Page segmentation data

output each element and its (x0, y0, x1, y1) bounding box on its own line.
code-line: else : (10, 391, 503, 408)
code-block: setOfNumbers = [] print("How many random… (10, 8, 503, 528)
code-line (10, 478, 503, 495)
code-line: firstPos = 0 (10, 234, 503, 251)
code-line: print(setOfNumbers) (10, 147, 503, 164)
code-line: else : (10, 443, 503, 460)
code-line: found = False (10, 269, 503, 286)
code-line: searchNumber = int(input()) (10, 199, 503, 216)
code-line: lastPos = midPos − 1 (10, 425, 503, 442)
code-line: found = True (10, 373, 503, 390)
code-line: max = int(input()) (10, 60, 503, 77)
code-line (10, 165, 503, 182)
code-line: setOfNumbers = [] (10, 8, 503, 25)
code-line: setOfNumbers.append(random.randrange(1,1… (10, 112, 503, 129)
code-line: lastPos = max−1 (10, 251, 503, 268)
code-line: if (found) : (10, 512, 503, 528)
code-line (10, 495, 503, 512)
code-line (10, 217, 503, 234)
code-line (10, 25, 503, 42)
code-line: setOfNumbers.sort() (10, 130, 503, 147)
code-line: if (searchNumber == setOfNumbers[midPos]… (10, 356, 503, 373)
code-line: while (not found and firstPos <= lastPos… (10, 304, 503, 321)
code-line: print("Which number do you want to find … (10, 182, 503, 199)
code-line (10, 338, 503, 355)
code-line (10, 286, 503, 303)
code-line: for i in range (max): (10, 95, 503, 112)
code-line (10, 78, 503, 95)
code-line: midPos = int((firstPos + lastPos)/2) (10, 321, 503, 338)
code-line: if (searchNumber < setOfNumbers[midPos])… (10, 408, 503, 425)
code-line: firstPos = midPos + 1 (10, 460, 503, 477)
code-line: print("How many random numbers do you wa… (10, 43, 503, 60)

ACTION ITEM:
All of the entries, from the first line to the last, should be duplicated exactly.

WRITTEN ANSWER:
output each element and its (x0, y0, x1, y1) bounding box on its own line.
code-line: else : (10, 391, 503, 408)
code-block: setOfNumbers = [] print("How many random… (10, 8, 503, 528)
code-line (10, 478, 503, 495)
code-line: firstPos = 0 (10, 234, 503, 251)
code-line: print(setOfNumbers) (10, 147, 503, 164)
code-line: else : (10, 443, 503, 460)
code-line: found = False (10, 269, 503, 286)
code-line: searchNumber = int(input()) (10, 199, 503, 216)
code-line: lastPos = midPos − 1 (10, 425, 503, 442)
code-line: found = True (10, 373, 503, 390)
code-line: max = int(input()) (10, 60, 503, 77)
code-line (10, 165, 503, 182)
code-line: setOfNumbers = [] (10, 8, 503, 25)
code-line: setOfNumbers.append(random.randrange(1,1… (10, 112, 503, 129)
code-line: lastPos = max−1 (10, 251, 503, 268)
code-line: if (found) : (10, 512, 503, 528)
code-line (10, 495, 503, 512)
code-line (10, 217, 503, 234)
code-line (10, 25, 503, 42)
code-line: setOfNumbers.sort() (10, 130, 503, 147)
code-line: if (searchNumber == setOfNumbers[midPos]… (10, 356, 503, 373)
code-line: while (not found and firstPos <= lastPos… (10, 304, 503, 321)
code-line: print("Which number do you want to find … (10, 182, 503, 199)
code-line (10, 338, 503, 355)
code-line (10, 286, 503, 303)
code-line: for i in range (max): (10, 95, 503, 112)
code-line (10, 78, 503, 95)
code-line: midPos = int((firstPos + lastPos)/2) (10, 321, 503, 338)
code-line: if (searchNumber < setOfNumbers[midPos])… (10, 408, 503, 425)
code-line: firstPos = midPos + 1 (10, 460, 503, 477)
code-line: print("How many random numbers do you wa… (10, 43, 503, 60)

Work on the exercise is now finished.